Your objective :: Once you have read the records, output them exactly.

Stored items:

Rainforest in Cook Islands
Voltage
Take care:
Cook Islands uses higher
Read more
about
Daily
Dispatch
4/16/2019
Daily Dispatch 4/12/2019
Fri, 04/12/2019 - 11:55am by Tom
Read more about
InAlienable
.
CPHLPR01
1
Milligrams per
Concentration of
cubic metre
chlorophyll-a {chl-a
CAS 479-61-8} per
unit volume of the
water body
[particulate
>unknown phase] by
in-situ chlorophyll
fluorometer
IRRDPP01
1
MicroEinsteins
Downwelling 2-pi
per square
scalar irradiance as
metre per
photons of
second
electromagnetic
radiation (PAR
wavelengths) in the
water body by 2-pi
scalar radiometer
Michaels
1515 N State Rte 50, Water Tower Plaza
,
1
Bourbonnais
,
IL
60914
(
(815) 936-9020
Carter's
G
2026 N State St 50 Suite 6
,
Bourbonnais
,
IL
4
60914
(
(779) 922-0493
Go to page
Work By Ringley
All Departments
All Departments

Result for this task ::
Rainforest in Cook Islands
Voltage
Take care:
Cook Islands uses higher
Read more
about
Daily
Dispatch
4/16/2019
Daily Dispatch 4/12/2019
Fri, 04/12/2019 - 11:55am by Tom
Read more about
InAlienable
.
CPHLPR01
1
Milligrams per
Concentration of
cubic metre
chlorophyll-a {chl-a
CAS 479-61-8} per
unit volume of the
water body
[particulate
>unknown phase] by
in-situ chlorophyll
fluorometer
IRRDPP01
1
MicroEinsteins
Downwelling 2-pi
per square
scalar irradiance as
metre per
photons of
second
electromagnetic
radiation (PAR
wavelengths) in the
water body by 2-pi
scalar radiometer
Michaels
1515 N State Rte 50, Water Tower Plaza
,
1
Bourbonnais
,
IL
60914
(
(815) 936-9020
Carter's
G
2026 N State St 50 Suite 6
,
Bourbonnais
,
IL
4
60914
(
(779) 922-0493
Go to page
Work By Ringley
All Departments
All Departments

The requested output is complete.